◆ **TASK**
Gather all lines in the records below that include the word "Experienta".

◆ **SOURCE DATA**
▶

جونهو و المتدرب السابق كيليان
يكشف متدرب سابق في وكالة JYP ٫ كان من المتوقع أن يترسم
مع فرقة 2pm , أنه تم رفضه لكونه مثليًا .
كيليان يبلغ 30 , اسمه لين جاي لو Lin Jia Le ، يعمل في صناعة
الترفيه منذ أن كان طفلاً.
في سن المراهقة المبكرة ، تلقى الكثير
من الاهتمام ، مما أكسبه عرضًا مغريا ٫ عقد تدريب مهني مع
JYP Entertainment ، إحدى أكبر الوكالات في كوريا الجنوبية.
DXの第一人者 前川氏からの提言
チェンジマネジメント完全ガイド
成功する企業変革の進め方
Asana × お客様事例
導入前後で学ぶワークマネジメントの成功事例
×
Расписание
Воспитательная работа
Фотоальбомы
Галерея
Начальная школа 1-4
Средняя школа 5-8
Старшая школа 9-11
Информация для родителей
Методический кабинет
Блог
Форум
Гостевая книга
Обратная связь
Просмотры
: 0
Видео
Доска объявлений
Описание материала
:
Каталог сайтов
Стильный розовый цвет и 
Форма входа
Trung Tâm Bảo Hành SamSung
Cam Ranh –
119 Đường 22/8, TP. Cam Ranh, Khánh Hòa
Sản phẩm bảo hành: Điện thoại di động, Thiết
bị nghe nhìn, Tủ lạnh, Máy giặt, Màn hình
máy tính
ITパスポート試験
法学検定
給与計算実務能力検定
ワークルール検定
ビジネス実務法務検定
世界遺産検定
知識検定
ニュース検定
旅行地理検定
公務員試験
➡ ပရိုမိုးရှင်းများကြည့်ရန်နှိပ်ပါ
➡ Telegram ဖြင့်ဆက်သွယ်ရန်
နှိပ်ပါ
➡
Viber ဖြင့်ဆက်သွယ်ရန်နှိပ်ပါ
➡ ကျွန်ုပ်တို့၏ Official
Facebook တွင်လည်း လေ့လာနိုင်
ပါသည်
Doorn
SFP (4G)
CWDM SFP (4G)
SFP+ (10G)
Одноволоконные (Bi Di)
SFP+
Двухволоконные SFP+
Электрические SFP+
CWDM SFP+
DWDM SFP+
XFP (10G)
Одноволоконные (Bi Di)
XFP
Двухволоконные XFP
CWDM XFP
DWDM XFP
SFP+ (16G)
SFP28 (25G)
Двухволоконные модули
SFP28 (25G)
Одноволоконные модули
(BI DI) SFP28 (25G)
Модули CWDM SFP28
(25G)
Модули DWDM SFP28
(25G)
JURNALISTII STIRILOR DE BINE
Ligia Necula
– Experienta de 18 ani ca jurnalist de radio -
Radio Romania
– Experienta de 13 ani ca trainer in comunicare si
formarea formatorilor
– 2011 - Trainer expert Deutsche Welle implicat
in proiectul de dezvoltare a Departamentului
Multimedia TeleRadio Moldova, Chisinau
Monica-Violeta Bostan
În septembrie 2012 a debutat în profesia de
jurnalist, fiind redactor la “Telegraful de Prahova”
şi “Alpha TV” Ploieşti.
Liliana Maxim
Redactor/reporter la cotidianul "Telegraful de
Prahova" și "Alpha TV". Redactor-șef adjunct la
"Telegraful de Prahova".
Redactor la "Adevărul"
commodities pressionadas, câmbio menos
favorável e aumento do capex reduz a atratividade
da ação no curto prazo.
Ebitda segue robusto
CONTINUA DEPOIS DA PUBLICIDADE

◀

◆ **FINISHED EXERCISE**
– Experienta de 18 ani ca jurnalist de radio -
– Experienta de 13 ani ca trainer in comunicare si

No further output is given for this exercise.